Arnolfo di Cambio, Pope Boniface VIII
- Author
- Arnolfo di Cambio and collaborators
- Date
- 1296-1300
- Collocation
- Sala del Paradiso
- Original location
- Cathedral, medieval facade
- Material
- White marble
- Technique
- Sculpture
- Dimensions
- Height: 337 cm; Width: 99 cm; Depth: 93 cm;
- Scientific catalog (only in italian)
- Papa Bonifacio VIII
The imposing seated statue of Pope Boniface VIII was sculpted between 1296 and 1300 by Arnolfo di Cambio and his collaborators for a niche on the third level of the medieval façade of the Cathedral, to the left of the main portal.
When the original architectural frontage was dismantled in 1587, the sculpture was moved to adorn the garden of the Florentine Palazzo di Valfonda and later the Orti Oricellari. In the nineteenth century, it entered the collections of the antiquarian Stefano Bardini, from whom Duke Caetani, a distant descendant of the pontiff, acquired it. In 1893, he donated the statue to the Opera di Santa Maria del Fiore. Initially placed inside the Cathedral on the counter-façade, it was finally transferred to the Museum in 1937.

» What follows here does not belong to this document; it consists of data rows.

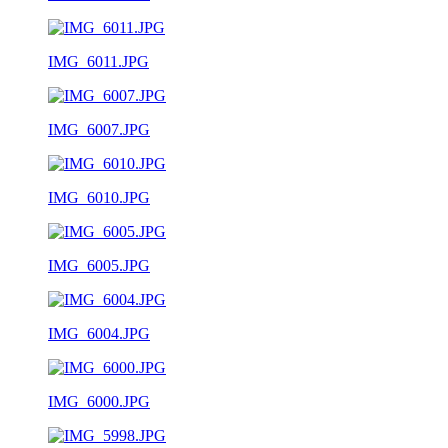
IMG_6011.JPG
IMG_6007.JPG
IMG_6010.JPG
IMG_6005.JPG
IMG_6004.JPG
IMG_6000.JPG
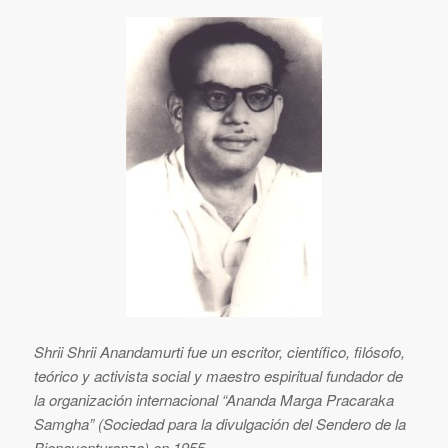
Shrii Shrii Anandamurti fue un escritor, científico, filósofo,
teórico y activista social y maestro espiritual fundador de
la organización internacional “Ananda Marga Pracaraka
Samgha” (Sociedad para la divulgación del Sendero de la
Bienaventuranza) en 1955.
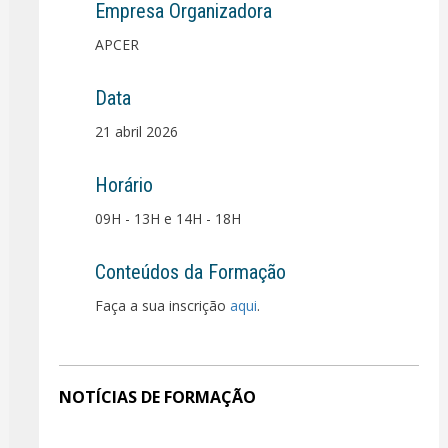
Empresa Organizadora
APCER
Data
21 abril 2026
Horário
09H - 13H e 14H - 18H
Conteúdos da Formação
Faça a sua inscrição
aqui
.
NOTÍCIAS DE FORMAÇÃO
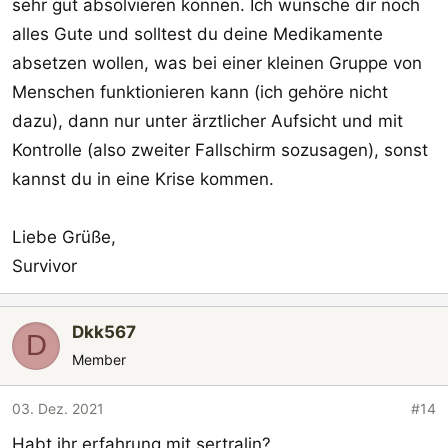
sehr gut absolvieren können. Ich wünsche dir noch
alles Gute und solltest du deine Medikamente
absetzen wollen, was bei einer kleinen Gruppe von
Menschen funktionieren kann (ich gehöre nicht
dazu), dann nur unter ärztlicher Aufsicht und mit
Kontrolle (also zweiter Fallschirm sozusagen), sonst
kannst du in eine Krise kommen.
Liebe Grüße,
Survivor
Dkk567
D
Member
03. Dez. 2021
#14
Habt ihr erfahrung mit sertralin?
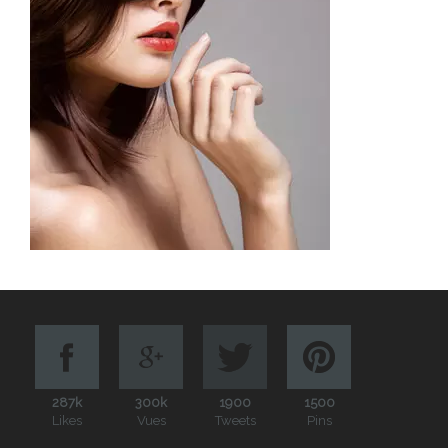
287k
300k
1900
1500
Likes
Vues
Tweets
Pins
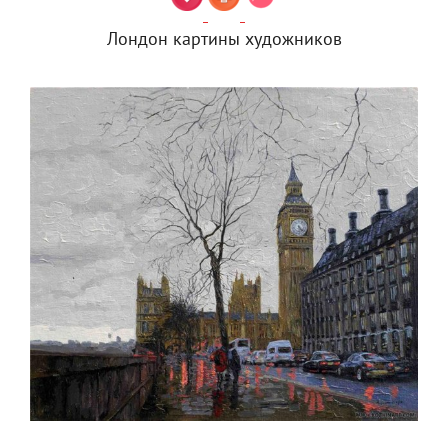
Лондон картины художников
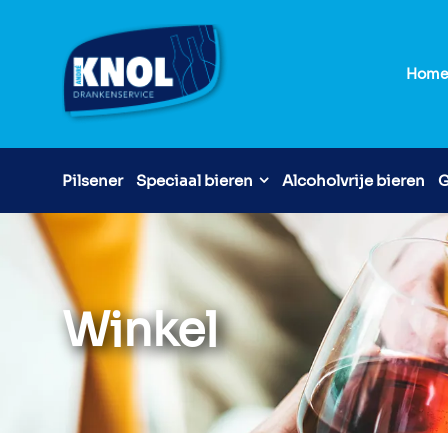
Hom
Pilsener
Speciaal bieren
Alcoholvrije bieren
G
Winkel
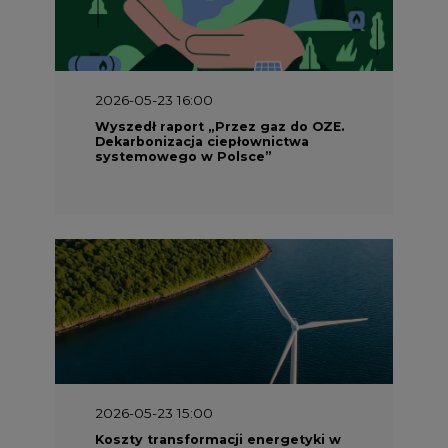
2026-05-23 16:00
Wyszedł raport „Przez gaz do OZE.
Dekarbonizacja ciepłownictwa
systemowego w Polsce”
2026-05-23 15:00
Koszty transformacji energetyki w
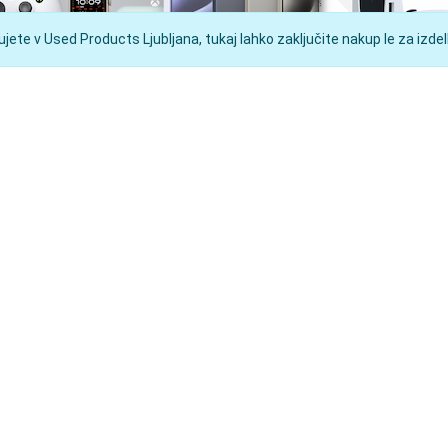
ete v Used Products Ljubljana, tukaj lahko zaključite nakup le za izdelk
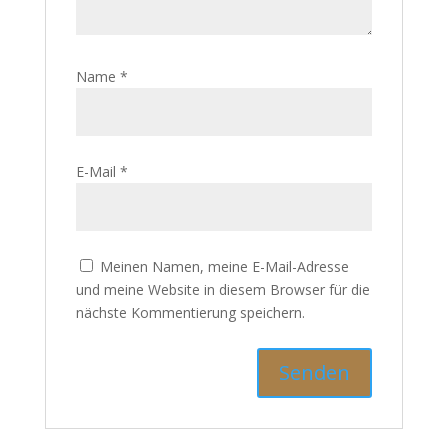
Name
*
E-Mail
*
Meinen Namen, meine E-Mail-Adresse
und meine Website in diesem Browser für die
nächste Kommentierung speichern.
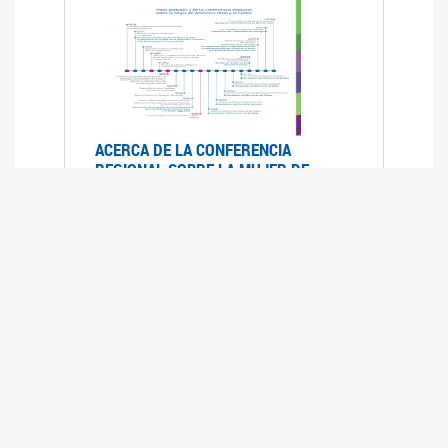
ACERCA DE LA CONFERENCIA
REGIONAL SOBRE LA MUJER DE
AMÉRICA LATINA Y EL CARIBE
25/08/2025
La Conferencia Regional de la Mujer de América
Latina y el Caribe es un foro
intergubernamental de las Naciones Unidas,
organizado por la CEPAL en el que se analiza la
situación regional respecto de la autonomía y
los derechos de las mujeres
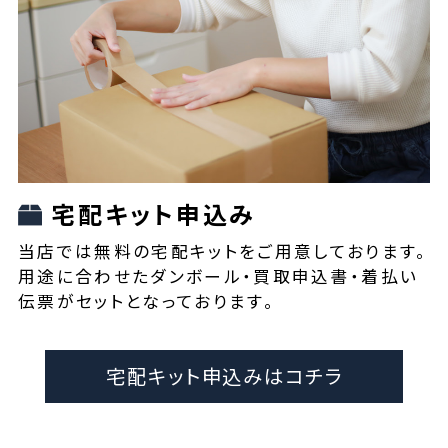
宅配キット申込み
当店では無料の宅配キットをご用意しております。
用途に合わせたダンボール・買取申込書・着払い
伝票がセットとなっております。
宅配キット申込みはコチラ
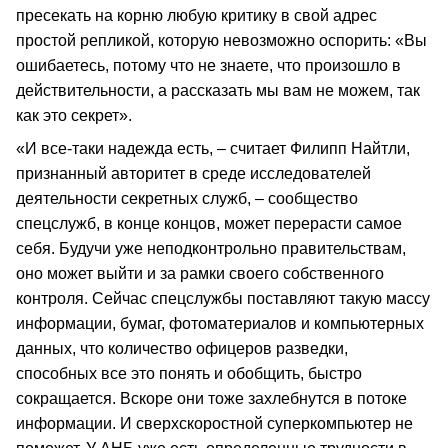
пресекать на корню любую критику в свой адрес
простой репликой, которую невозможно оспорить: «Вы
ошибаетесь, потому что не знаете, что произошло в
действительности, а рассказать мы вам не можем, так
как это секрет».
«И все-таки надежда есть, – считает Филипп Найтли,
признанный авторитет в среде исследователей
деятельности секретных служб, – сообщество
спецслужб, в конце концов, может перерасти самое
себя. Будучи уже неподконтрольно правительствам,
оно может выйти и за рамки своего собственного
контроля. Сейчас спецслужбы поставляют такую массу
информации, бумаг, фотоматериалов и компьютерных
данных, что количество офицеров разведки,
способных все это понять и обобщить, быстро
сокращается. Вскоре они тоже захлебнутся в потоке
информации. И сверхскоростной суперкомпьютер не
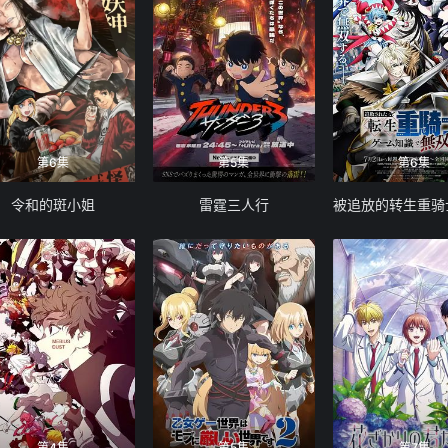
第6集
第5集
第6集
令和的斑小姐
雷霆三人行
第4集
第5集
第7集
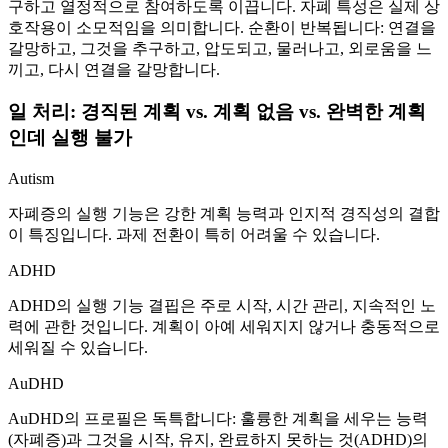
구하고 열정적으로 참여하도록 이끕니다. 자폐 특성은 실제 상
호작용이 소모적임을 의미합니다. 순환이 반복됩니다: 연결을
갈망하고, 그것을 추구하고, 압도되고, 물러나고, 외로움을 느
끼고, 다시 연결을 갈망합니다.
일 처리: 경직된 계획 vs. 계획 없음 vs. 완벽한 계획
인데 실행 불가
Autism
자폐증의 실행 기능은 강한 계획 능력과 인지적 경직성의 결합
이 특징입니다. 과제 전환이 특히 어려울 수 있습니다.
ADHD
ADHD의 실행 기능 결핍은 주로 시작, 시간 관리, 지속적인 노
력에 관한 것입니다. 계획이 아예 세워지지 않거나 충동적으로
세워질 수 있습니다.
AuDHD
AuDHD의 프로필은 독특합니다: 훌륭한 계획을 세우는 능력
(자폐증)과 그것을 시작, 유지, 완료하지 못하는 것(ADHD)의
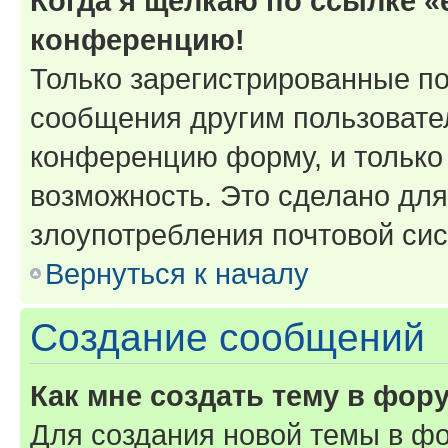
Когда я щёлкаю по ссылке «e
конференцию!
Только зарегистрированные по
сообщения другим пользовате
конференцию форму, и только
возможность. Это сделано для
злоупотребления почтовой си
Вернуться к началу
Создание сообщений
Как мне создать тему в фор
Для создания новой темы в ф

This statue, standing 2.80 meters tall excluding its base, exudes a pharaonic sense of hieratic grandeur. It was sculpted using three large marble blocks, along with additional smaller slabs. Arnolfo himself created only the head, while the modeling of the lower portion was entrusted to his collaborators.
At the pope’s sides stood two acolytes in high relief—one with arms crossed and the other raising a fringed cloth—both of which are still preserved in a private Florentine residence today.
The pontiff depicted, made famous—albeit unfavorably—by Dante’s invective in the Divine Comedy, was closely connected to the Florentine Church through Francesco Monaldeschi, bishop of Florence at the time of the new cathedral’s construction, to which Boniface had donated 3,000 gold florins. This explains the presence of his effigy alongside those of saints and prophets.